• _ASSIGNMENT_
Without including any picture, transcribe the entries below word for word.

(Transcribed page contents)
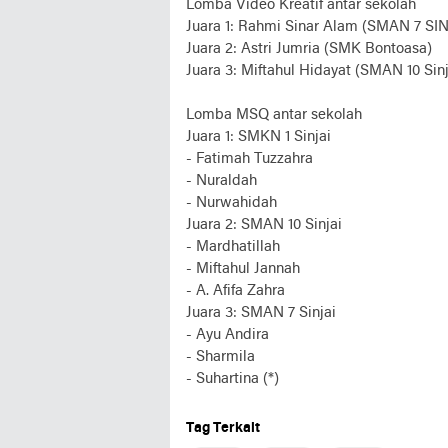
Lomba Video Kreatif antar sekolah
Juara 1: Rahmi Sinar Alam (SMAN 7 SIN
Juara 2: Astri Jumria (SMK Bontoasa)
Juara 3: Miftahul Hidayat (SMAN 10 Sinj
Lomba MSQ antar sekolah
Juara 1: SMKN 1 Sinjai
- Fatimah Tuzzahra
- Nuraldah
- Nurwahidah
Juara 2: SMAN 10 Sinjai
- Mardhatillah
- Miftahul Jannah
- A. Afifa Zahra
Juara 3: SMAN 7 Sinjai
- Ayu Andira
- Sharmila
- Suhartina (*)
Tag Terkait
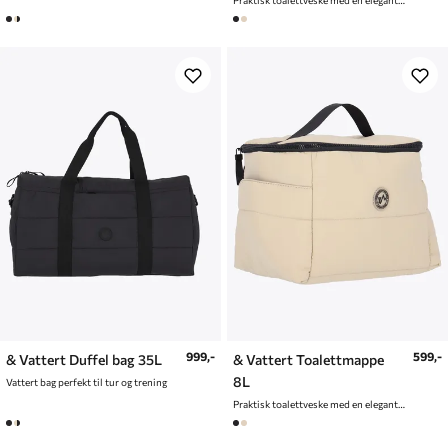
999,-
599,-
& Vattert Duffel bag 35L
& Vattert Toalettmappe
8L
Vattert bag perfekt til tur og trening
Praktisk toalettveske med en elegant og vattert finish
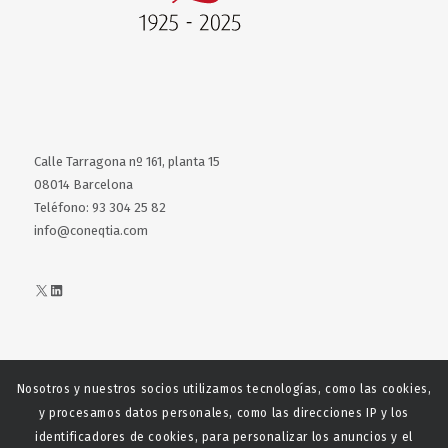
Calle Tarragona nº 161, planta 15
08014 Barcelona
Teléfono: 93 304 25 82
info@coneqtia.com
X
LinkedIn
Nosotros y nuestros socios utilizamos tecnologías, como las cookies,
Web realizada con el patrocinio del Centro Español del Centro
y procesamos datos personales, como las direcciones IP y los
Español de Derechos Reprofráficos
identificadores de cookies, para personalizar los anuncios y el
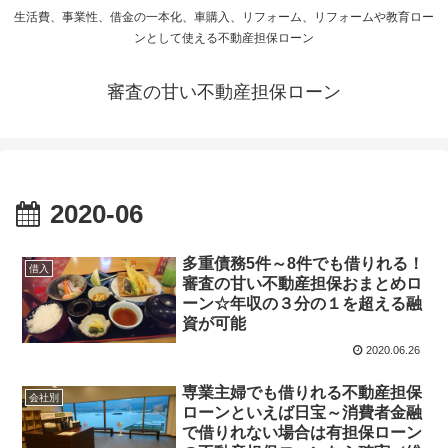
生活費、事業性、借金の一本化、車購入、リフォーム、リフォームや教育ロー
ンとして使える不動産担保ローン
審査の甘い不動産担保ローン
2020-06
多重債務5件～8件でも借りれる！
借入
審査の甘い不動産担保おまとめロ
ーン☆年収の３分の１を超える融
資が可能
2020.06.26
専業主婦でも借りれる不動産担保
会社別
ローンといえば日宝～消費者金融
で借りれない場合は有担保ローン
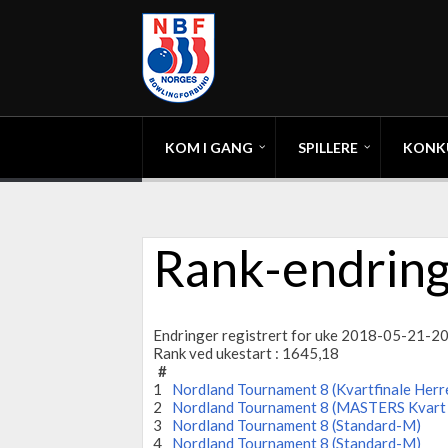
KOM I GANG
SPILLERE
KONK
Rank-endring
Endringer registrert for uke 2018-05-21-
Rank ved ukestart : 1645,18
#
1
Nordland Tournament 8 (Kvartfinale Herr
2
Nordland Tournament 8 (MASTERS Kvart
3
Nordland Tournament 8 (Standard-M)
4
Nordland Tournament 8 (Standard-M)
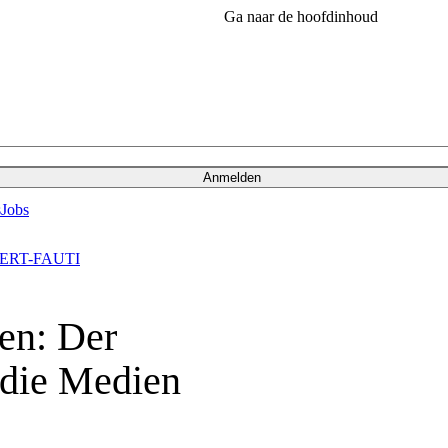
Ga naar de hoofdinhoud
Anmelden
s
Jobs
ERT-FAUTI
en: Der
 die Medien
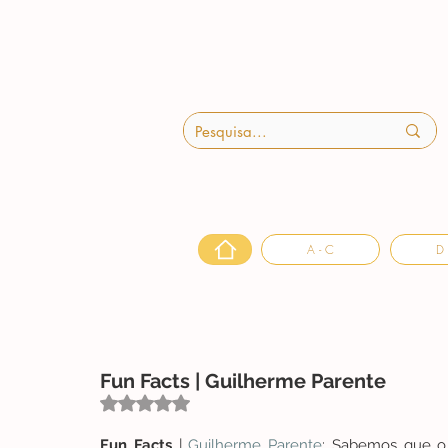
A - C
D 
Fun Facts | Guilherme Parente
Avaliado com NaN de 5 estrelas.
Fun Facts
 | 
Guilherme Parente
: Sabemos que o a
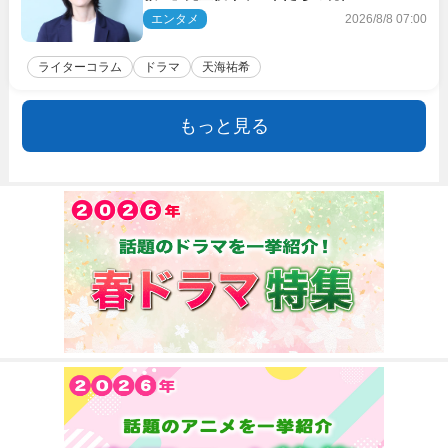
エンタメ
2026/8/8 07:00
ライターコラム
ドラマ
天海祐希
もっと見る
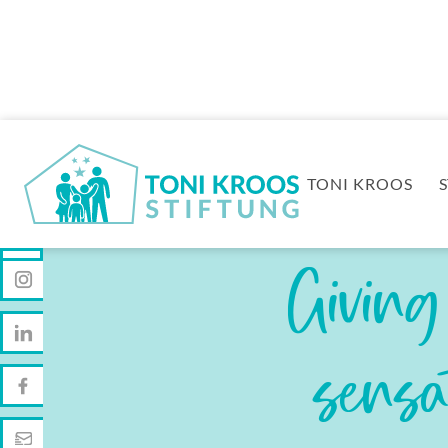
TONI KROOS
Giving
sensa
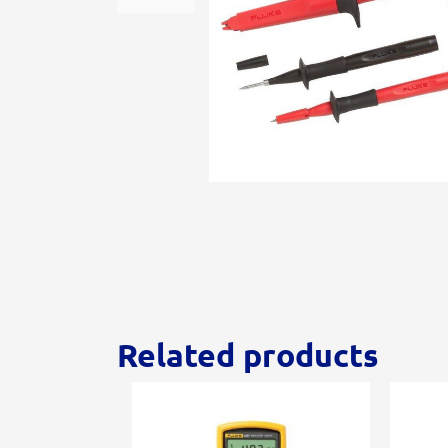
Related products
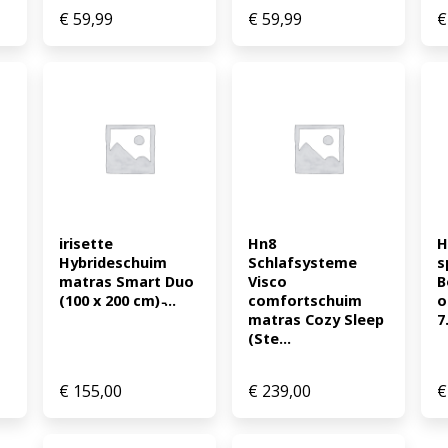
€
59,99
€
59,99
€
irisette 
Hn8 
H
Hybrideschuim 
Schlafsysteme 
s
matras Smart Duo 
Visco 
B
(100 x 200 cm) ̵...
comfortschuim 
o
matras Cozy Sleep 
7.
(Ste...
€
155,00
€
239,00
€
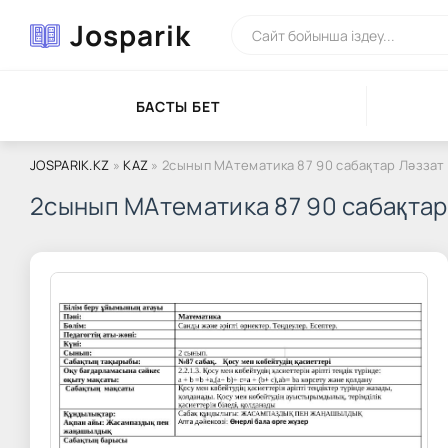
Josparik
БАСТЫ БЕТ
JOSPARIK.KZ
»
KAZ
» 2сынып МАтематика 87 90 сабақтар Ләззат
2сынып МАтематика 87 90 сабақтар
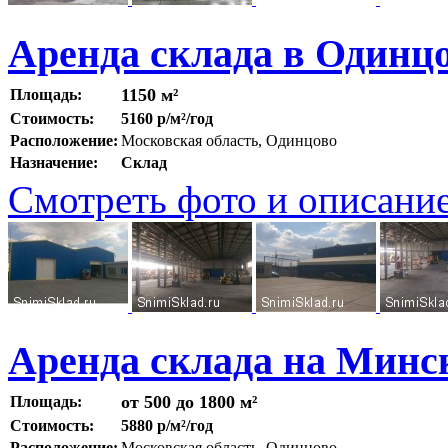
Аренда склада в Одинц
1150 м²
Площадь:
Стоимость:
5160 р/м²/год
Расположение:
Московская область, Одинцово
Назначение:
Склад
Смотреть фото и описани
Аренда склада на Минск
от 500 до 1800 м²
Площадь:
Стоимость:
5880 р/м²/год
Расположение:
Московская область, Одинцово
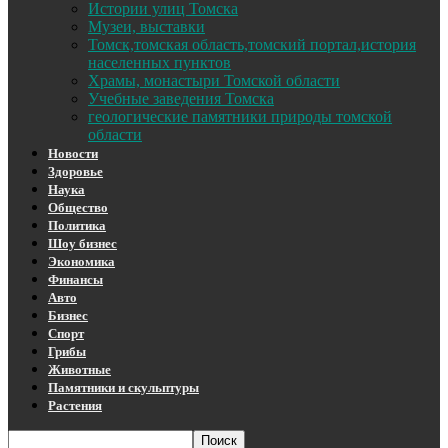
Истории улиц Томска
Музеи, выставки
Томск,томская область,томский портал,история
населенных пунктов
Храмы, монастыри Томской области
Учебные заведения Томска
геологические памятники природы томской
области
Новости
Здоровье
Наука
Общество
Политика
Шоу бизнес
Экономика
Финансы
Авто
Бизнес
Спорт
Грибы
Животные
Памятники и скульптуры
Растения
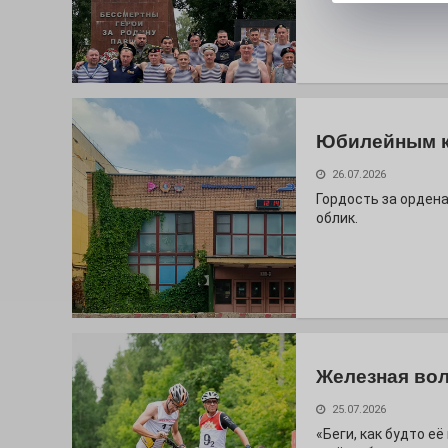
Юбилейным 
26.07.2026
Гордость за ордена
облик.
Железная вол
25.07.2026
«Беги, как будто е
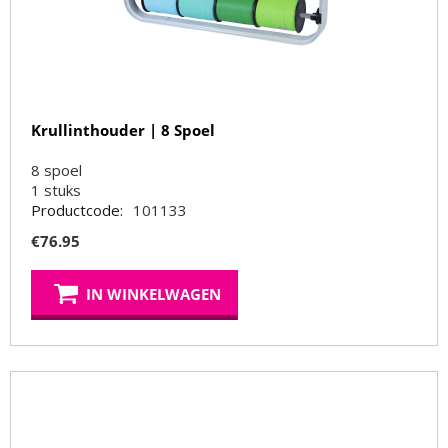
Krullinthouder | 8 Spoel
8 spoel
1
stuks
Productcode:
101133
€
76.95
IN WINKELWAGEN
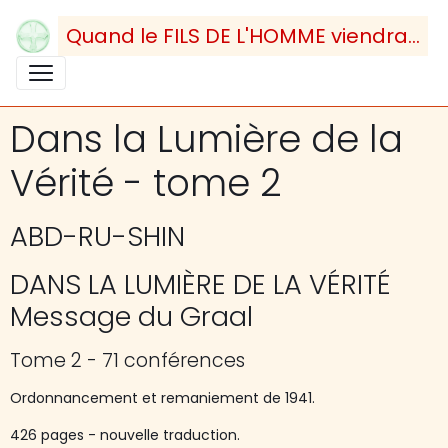
Quand le FILS DE L'HOMME viendra...
Dans la Lumière de la
Vérité - tome 2
ABD-RU-SHIN
DANS LA LUMIÈRE DE LA VÉRITÉ
Message du Graal
Tome 2 - 71 conférences
Ordonnancement et remaniement de 1941.
426 pages - nouvelle traduction.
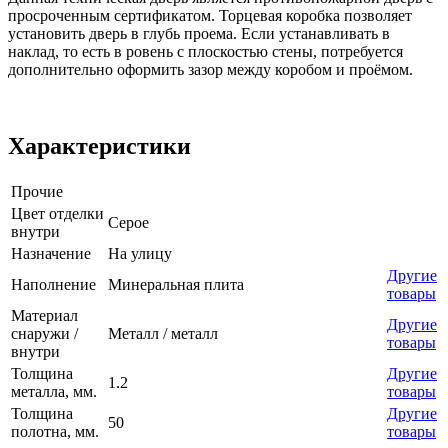
просроченным сертификатом. Торцевая коробка позволяет
установить дверь в глубь проема. Если устанавливать в
наклад, то есть в ровень с плоскостью стены, потребуется
дополнительно оформить зазор между коробом и проёмом.
Характеристики
Прочие
Цвет отделки
Серое
внутри
Назначение
На улицу
Другие
Наполнение
Минеральная плита
товары
Материал
Другие
снаружи /
Металл / металл
товары
внутри
Толщина
Другие
1.2
металла, мм.
товары
Толщина
Другие
50
полотна, мм.
товары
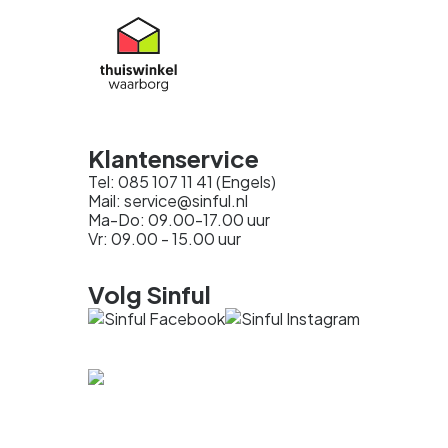
Klantenservice
Tel: 085 107 11 41 (Engels)
Mail: service@sinful.nl
Ma-Do: 09.00-17.00 uur
Vr: 09.00 - 15.00 uur
Volg Sinful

• _EXPECTED ANSWER_
Lomba Video Kreatif antar sekolah
Juara 1: Rahmi Sinar Alam (SMAN 7 SIN
Juara 2: Astri Jumria (SMK Bontoasa)
Juara 3: Miftahul Hidayat (SMAN 10 Sinj
Lomba MSQ antar sekolah
Juara 1: SMKN 1 Sinjai
- Fatimah Tuzzahra
- Nuraldah
- Nurwahidah
Juara 2: SMAN 10 Sinjai
- Mardhatillah
- Miftahul Jannah
- A. Afifa Zahra
Juara 3: SMAN 7 Sinjai
- Ayu Andira
- Sharmila
- Suhartina (*)
Tag Terkait
999,-
599,-
& Vattert Duffel bag 35L
& Vattert Toalettmappe
8L
Vattert bag perfekt til tur og trening
Praktisk toalettveske med en elegant og vattert finish
Calle Tarragona nº 161, planta 15
08014 Barcelona
Teléfono: 93 304 25 82
info@coneqtia.com
X
LinkedIn
Nosotros y nuestros socios utilizamos tecnologías, como las cookies,
Web realizada con el patrocinio del Centro Español del Centro
y procesamos datos personales, como las direcciones IP y los
Español de Derechos Reprofráficos
identificadores de cookies, para personalizar los anuncios y el
生活費、事業性、借金の一本化、車購入、リフォーム、リフォームや教育ロー
ンとして使える不動産担保ローン
審査の甘い不動産担保ローン
2020-06
多重債務5件～8件でも借りれる！
借入
審査の甘い不動産担保おまとめロ
ーン☆年収の３分の１を超える融
資が可能
2020.06.26
専業主婦でも借りれる不動産担保
会社別
ローンといえば日宝～消費者金融
で借りれない場合は有担保ローン
KOM I GANG
SPILLERE
KONK
Rank-endring
Endringer registrert for uke 2018-05-21-
Rank ved ukestart : 1645,18
#
1
Nordland Tournament 8 (Kvartfinale Herr
2
Nordland Tournament 8 (MASTERS Kvart
3
Nordland Tournament 8 (Standard-M)
4
Nordland Tournament 8 (Standard-M)
Ga naar de hoofdinhoud
Anmelden
s
Jobs
ERT-FAUTI
en: Der
 die Medien
A - C
D 
Fun Facts | Guilherme Parente
Avaliado com NaN de 5 estrelas.
Fun Facts
 | 
Guilherme Parente
: Sabemos que o a
エンタメ
2026/8/8 07:00
ライターコラム
ドラマ
天海祐希
もっと見る
TONI KROOS
Giving
sensa
Related products
€
59,99
€
59,99
€
irisette 
Hn8 
H
Hybrideschuim 
Schlafsysteme 
s
matras Smart Duo 
Visco 
B
(100 x 200 cm) ̵...
comfortschuim 
o
matras Cozy Sleep 
7.
(Ste...
€
155,00
€
239,00
€
Josparik
БАСТЫ БЕТ
JOSPARIK.KZ
»
KAZ
» 2сынып МАтематика 87 90 сабақтар Ләззат
2сынып МАтематика 87 90 сабақтар
Аренда склада в Одинц
1150 м²
Площадь:
Стоимость:
5160 р/м²/год
Расположение:
Московская область, Одинцово
Назначение:
Склад
Смотреть фото и описани
Аренда склада на Минск
от 500 до 1800 м²
Площадь:
Стоимость:
5880 р/м²/год
Расположение:
Московская область, Одинцово
Истории улиц Томска
Музеи, выставки
Томск,томская область,томский портал,история
населенных пунктов
Храмы, монастыри Томской области
Учебные заведения Томска
геологические памятники природы томской
области
Новости
Здоровье
Наука
Общество
Политика
Шоу бизнес
Экономика
Финансы
Авто
Бизнес
Спорт
Грибы
Животные
Памятники и скульптуры
Растения
Юбилейным 
26.07.2026
Гордость за ордена
облик.
Железная вол
25.07.2026
«Беги, как будто е
Krullinthouder | 8 Spoel
8 spoel
1
stuks
Productcode:
101133
€
76.95
IN WINKELWAGEN
Quand le FILS DE L'HOMME viendra...
Dans la Lumière de la
Vérité - tome 2
ABD-RU-SHIN
DANS LA LUMIÈRE DE LA VÉRITÉ
Message du Graal
Tome 2 - 71 conférences
Ordonnancement et remaniement de 1941.
426 pages - nouvelle traduction.
просроченным сертификатом. Торцевая коробка позволяет
установить дверь в глубь проема. Если устанавливать в
наклад, то есть в ровень с плоскостью стены, потребуется
дополнительно оформить зазор между коробом и проёмом.
Характеристики
Прочие
Цвет отделки
Серое
внутри
Назначение
На улицу
Другие
Наполнение
Минеральная плита
товары
Материал
Другие
снаружи /
Металл / металл
товары
внутри
Толщина
Другие
1.2
металла, мм.
товары
Толщина
Другие
50
полотна, мм.
товары
Klantenservice
Tel: 085 107 11 41 (Engels)
Mail: service@sinful.nl
Ma-Do: 09.00-17.00 uur
Vr: 09.00 - 15.00 uur
Volg Sinful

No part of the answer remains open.